Professor Stuart Bunn, Director, Australian Rivers Institute
See Stuart’s full research profile here.
What are your research interests as they relate to northern Australia?
My research aims to understand how freshwater ecosystems function. I seek to identify the important sources of energy and nutrients that sustain aquatic food webs and determine how the quantity and quality of food resources are influenced by environmental and anthropogenic factors. I am particularly interested in quantifying the important food web connections between rivers and their floodplains (and estuaries). Maintenance of these connections and food web subsidies is critically important for the protection of river-floodplain ecosystems in northern Australia, and the important cultural and environmental values they sustain.
What do you love about working in northern Australia?

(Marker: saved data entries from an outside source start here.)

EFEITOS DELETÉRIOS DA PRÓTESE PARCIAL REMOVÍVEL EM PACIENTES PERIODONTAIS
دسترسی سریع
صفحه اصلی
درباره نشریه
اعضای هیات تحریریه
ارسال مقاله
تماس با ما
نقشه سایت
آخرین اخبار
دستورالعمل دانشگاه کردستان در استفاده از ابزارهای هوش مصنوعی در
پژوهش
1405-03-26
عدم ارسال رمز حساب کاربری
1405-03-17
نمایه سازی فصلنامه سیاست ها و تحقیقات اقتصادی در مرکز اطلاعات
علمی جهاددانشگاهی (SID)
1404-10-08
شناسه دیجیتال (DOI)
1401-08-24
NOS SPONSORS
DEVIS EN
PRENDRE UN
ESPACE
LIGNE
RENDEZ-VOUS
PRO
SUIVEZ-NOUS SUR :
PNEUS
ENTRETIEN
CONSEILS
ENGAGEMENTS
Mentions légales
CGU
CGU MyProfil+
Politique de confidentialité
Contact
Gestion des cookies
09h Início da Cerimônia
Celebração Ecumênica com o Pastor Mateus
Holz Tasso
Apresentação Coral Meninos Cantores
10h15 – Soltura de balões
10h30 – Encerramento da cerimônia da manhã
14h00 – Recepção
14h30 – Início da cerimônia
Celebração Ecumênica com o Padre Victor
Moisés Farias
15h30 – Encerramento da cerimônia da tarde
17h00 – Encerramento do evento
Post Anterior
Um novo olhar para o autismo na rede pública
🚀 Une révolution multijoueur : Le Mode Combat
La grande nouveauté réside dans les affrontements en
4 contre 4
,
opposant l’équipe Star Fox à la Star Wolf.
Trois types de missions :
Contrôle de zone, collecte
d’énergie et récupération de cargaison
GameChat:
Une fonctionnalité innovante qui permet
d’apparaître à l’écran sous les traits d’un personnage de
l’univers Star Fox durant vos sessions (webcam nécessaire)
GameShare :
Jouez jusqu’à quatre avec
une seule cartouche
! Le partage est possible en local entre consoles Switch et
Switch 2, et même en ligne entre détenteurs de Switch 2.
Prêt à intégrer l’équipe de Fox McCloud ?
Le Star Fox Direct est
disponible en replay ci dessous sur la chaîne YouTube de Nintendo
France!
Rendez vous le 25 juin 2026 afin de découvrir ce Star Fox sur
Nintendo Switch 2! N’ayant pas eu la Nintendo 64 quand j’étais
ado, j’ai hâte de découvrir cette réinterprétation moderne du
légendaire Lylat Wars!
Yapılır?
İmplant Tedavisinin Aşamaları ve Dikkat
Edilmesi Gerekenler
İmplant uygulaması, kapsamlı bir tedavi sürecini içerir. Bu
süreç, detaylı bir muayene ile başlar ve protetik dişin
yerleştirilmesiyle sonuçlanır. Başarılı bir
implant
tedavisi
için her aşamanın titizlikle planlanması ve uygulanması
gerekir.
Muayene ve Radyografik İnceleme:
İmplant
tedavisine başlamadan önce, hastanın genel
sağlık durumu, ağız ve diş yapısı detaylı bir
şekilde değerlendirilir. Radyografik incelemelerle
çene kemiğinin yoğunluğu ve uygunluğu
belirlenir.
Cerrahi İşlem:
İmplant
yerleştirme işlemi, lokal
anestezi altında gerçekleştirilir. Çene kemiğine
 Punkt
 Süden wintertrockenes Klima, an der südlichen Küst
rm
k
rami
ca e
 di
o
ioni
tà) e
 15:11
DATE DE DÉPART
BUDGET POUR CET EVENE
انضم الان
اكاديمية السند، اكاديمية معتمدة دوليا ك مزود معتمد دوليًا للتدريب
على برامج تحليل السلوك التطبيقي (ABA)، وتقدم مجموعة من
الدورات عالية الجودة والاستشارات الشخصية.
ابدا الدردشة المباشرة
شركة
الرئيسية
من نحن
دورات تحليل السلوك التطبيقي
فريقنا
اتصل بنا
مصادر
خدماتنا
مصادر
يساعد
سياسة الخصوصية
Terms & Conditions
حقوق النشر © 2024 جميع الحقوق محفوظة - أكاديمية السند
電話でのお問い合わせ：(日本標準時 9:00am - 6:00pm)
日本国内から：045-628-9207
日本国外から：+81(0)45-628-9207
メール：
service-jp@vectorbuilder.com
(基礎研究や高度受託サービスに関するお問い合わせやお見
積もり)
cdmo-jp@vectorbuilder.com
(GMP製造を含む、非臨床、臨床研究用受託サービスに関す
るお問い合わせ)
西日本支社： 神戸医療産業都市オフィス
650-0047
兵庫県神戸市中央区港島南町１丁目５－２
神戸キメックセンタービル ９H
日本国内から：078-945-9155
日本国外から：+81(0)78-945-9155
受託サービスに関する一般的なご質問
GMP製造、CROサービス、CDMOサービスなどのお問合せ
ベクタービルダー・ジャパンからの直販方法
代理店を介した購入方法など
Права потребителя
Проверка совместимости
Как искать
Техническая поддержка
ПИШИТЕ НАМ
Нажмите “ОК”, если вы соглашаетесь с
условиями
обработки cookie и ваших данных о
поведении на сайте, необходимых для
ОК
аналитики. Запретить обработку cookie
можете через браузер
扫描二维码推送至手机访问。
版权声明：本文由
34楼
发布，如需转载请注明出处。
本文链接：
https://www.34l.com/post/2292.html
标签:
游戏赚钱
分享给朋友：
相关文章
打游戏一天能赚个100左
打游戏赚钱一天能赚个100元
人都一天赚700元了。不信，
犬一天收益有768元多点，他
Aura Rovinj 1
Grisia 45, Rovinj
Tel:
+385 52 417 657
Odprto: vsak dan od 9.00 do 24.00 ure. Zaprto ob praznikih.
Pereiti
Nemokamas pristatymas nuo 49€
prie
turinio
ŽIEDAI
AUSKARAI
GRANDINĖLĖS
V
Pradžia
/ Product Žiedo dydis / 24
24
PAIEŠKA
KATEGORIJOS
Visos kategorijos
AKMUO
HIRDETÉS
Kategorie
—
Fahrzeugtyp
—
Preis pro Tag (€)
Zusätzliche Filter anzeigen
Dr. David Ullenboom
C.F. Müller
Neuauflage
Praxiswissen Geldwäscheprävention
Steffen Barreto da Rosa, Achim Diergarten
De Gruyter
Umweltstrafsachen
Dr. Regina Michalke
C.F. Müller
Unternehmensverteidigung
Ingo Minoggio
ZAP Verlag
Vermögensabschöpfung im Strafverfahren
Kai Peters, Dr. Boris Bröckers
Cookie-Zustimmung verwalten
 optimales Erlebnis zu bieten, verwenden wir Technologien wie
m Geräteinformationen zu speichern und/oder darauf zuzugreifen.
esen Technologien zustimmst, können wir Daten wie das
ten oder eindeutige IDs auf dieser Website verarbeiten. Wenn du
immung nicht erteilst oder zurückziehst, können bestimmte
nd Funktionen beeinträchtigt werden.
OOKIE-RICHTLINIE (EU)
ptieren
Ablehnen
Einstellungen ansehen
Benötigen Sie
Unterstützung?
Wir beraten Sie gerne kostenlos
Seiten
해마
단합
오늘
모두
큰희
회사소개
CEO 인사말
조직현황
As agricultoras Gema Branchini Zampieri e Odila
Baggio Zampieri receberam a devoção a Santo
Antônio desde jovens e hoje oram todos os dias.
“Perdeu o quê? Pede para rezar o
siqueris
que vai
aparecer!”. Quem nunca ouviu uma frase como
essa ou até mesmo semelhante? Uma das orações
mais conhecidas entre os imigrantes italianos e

Much of my work these days, in research and at the science-policy interface, is focused on trying to find ways to fix degraded freshwater ecosystems. I’ve always felt that there was an opportunity in northern Australia to build our knowledge base to guide future development and avoid the mistakes made in southern Australia (and many parts of the world). I am still optimistic enough to believe there is an opportunity to get things right in the north, and to take our learnings to help protect other tropical systems in the region that are facing increasing pressures from development and climate change.
I’ve always loved visiting the Alligator Rivers Region in the NT. There aren’t many places in the world that offer such a variety of freshwater habitats to study, from crystal clear streams and waterholes in the escarpment country to vast river-floodplain wetlands – that are still relatively intact.